It seems like sales time is upon us again, although some retailers seem to be in a state of perennial discounting. I have been reading up on some of the research into how people react to sales and discounts and how retailers can use sales and discounts to their profit-boosting advantage. Unsurprisingly, that is a massive body of research, and it gives a lot of insight into not only the retail industry but also the cognitive reasoning strategies of the human mind.
One of the research papers I was reading referenced an article in the Harvard Business Review, which Oregon State University has made publicly available as a PDF here. It summarises a small sample of research findings regarding the effects of pricing on consumers, and is an easy read. The article is almost 10 years old now, so it’s interesting to think about both in terms of what is probably still true and what might have changed as the consumer landscape has evolved.
Have a read of the article and see what you think. Here are some of the findings it discusses, as well as my own thoughts about whether such findings would still hold true today:
- If you ask an average supermarket shopper what the price of an item is after they’ve just taken the item off the shelf, less than half of the shoppers will give an accurate answer.
I don’t find this particularly surprising for people of a particular economic position who aren’t being incredibly careful with their grocery spending – such a person is probably buying an item that they’ve bought before or is very similar to something they’ve bought before, so they probably know they can afford the price even if they don’t explicitly know what the price is. And I think once you get past perfunctory grocery shopping, people will start to know the prices of items better – if someone has just picked up a pair of jeans they intend to buy, it’s much more likely that they’ll know the price off the top of their heads, compared to if they’ve just picked up some milk or half a dozen eggs.
- Consumers pay attention to pricing cues such as sales signs, but retailers should be careful not to put too many sales signs out – a sale that’s too extensive seems to cheapen the products under certain conditions, and people are actually less keen to buy if there’s a profusion of sale signs absolutely everywhere.
I don’t know what contexts this is true for, because I think an established and respected department store, for example, could put a prodigious amount of sale signage out during sale time and people wouldn’t perceive the whole store as being “cheapened”. But if a store were to do that constantly, then I could certainly understand that it might have a cheapening effect in terms of people’s perceptions.
- We seem to use prices that end in a 9 as a cue to a bargain.
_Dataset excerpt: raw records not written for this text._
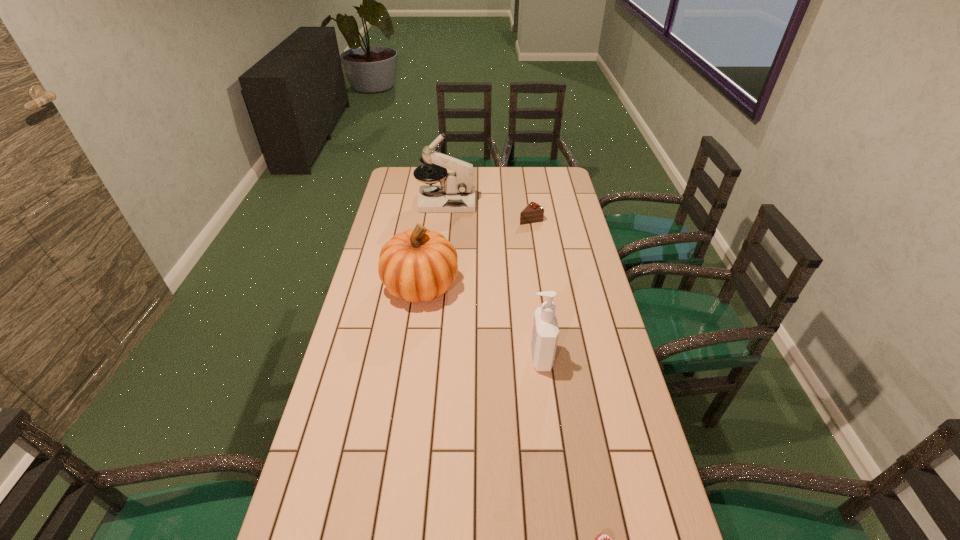 Locate an element on the screen. microscope is located at coordinates (456, 193).

Identify the location of the fourth farthest object. (545, 332).

Locate an element on the screen. This screenshot has width=960, height=540. pumpkin is located at coordinates (418, 265).

You are a GUI agent. You are given a task and a screenshot of the screen. Output one action in this format:
    pyautogui.click(x=<x>, y=<y>)
    Task: Click on the second shortest object
    
    Given the screenshot: What is the action you would take?
    pyautogui.click(x=533, y=212)

Image resolution: width=960 pixels, height=540 pixels. I want to click on the taller chocolate cake, so click(533, 212).

I want to click on free space located 0.090m at the eyepiece of the microscope, so click(x=495, y=202).

Image resolution: width=960 pixels, height=540 pixels. I want to click on vacant space located 0.390m on the front label of the cleansing agent, so click(x=401, y=357).

Identify the location of blank space located on the front label of the cleansing agent. (434, 357).

Locate an element on the screen. vacant space located on the front label of the cleansing agent is located at coordinates (467, 357).

Locate an element on the screen. This screenshot has height=540, width=960. free space located 0.070m on the right of the third nearest object is located at coordinates (478, 285).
In one experiment using a mail order catalogue, demand for a dress was higher when it was priced at $39 than when it was priced at $34. This is possibly because some retailers at some point did use prices ending in 9 for sale items (the article doesn’t say exactly when or where or to what extent, although it does say that J.Crew and Ralph Lauren used 00-cent endings for regularly priced merchandise and 99-cent endings for sale merchandise, which as far as I know is still true of J.Crew).
I think the price-ending-in-9 being used as a pricing cue to get the attention of consumers is something that has already been capitalised on, really, and therefore possibly isn’t true any more (or isn’t as true as it once was). I think enough retailers use prices that end in 9 for all their stock these days that consumers don’t have any sort of implicit assumption that 9 equals a bargain. I just had a quick look at the online stores for three major mid-range Australian clothes retailers and all three of them have prices that are in the format of either $xx9 or $xx9.95 for basically all full-priced items. I guess to a certain extent that little trick still works, as on a moment’s judgement $89 seems quite different from $90, and it makes it that little bit more difficult to do the mental arithmetic when buying multiple things. But I think a lot of people simply don’t have that mental association between a price ending in 9 and a sale price. Plus I think with the rise in popularity of online shopping and the possibility that people will be shopping in different currencies, fitting the price to particular formats is perhaps increasingly obsolete.
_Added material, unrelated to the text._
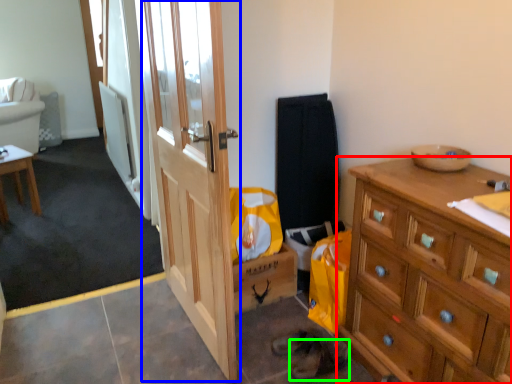 Question: Which object is the closest to the cabinetry (highlighted by a red box)? Choose among these: door (highlighted by a blue box) or shoe (highlighted by a green box).

Choices:
 (A) door
 (B) shoe

Answer: (B)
- Retailers use signpost items, so: even if people aren’t great at knowing or guessing the prices of a lot of things, there are some items that a lot of people might be familiar with when it comes to pricing. Retailers place such items prominently and at a considerable discount, which makes people think “Oh hey, that’s pretty cheap for that item – the rest of the stuff in the store is probably cheaper than average as well, perhaps!”. And that is why supermarkets always have packs of Coke or Pepsi or whatever out the front. They often lose money on those items because they discount them so heavily to attract people into the store.
I really hadn’t considered why there are almost always cans of drink stacked up outside a supermarket, but know that it’s pointed out, it’s kind of obvious in retrospect.
It is incredibly interesting to consider these points from the standpoints of both retailers and consumers. As a consumer, being aware of tactics that might be employed to coax you into a purchase is empowering. However, these tactics are unlikely to remain static – as consumers grow wise to current tactics and as their access to information increases (both in terms of understanding how retailers operate and in terms of having alternative options available in an increasingly busy global marketplace), retailers will have to keep changing their game. I would be very interested to know exactly how those tactics have changed in the 10 years since that article was written – the changes have surely been drastic, and the changes in the future will probably have to be even more innovative.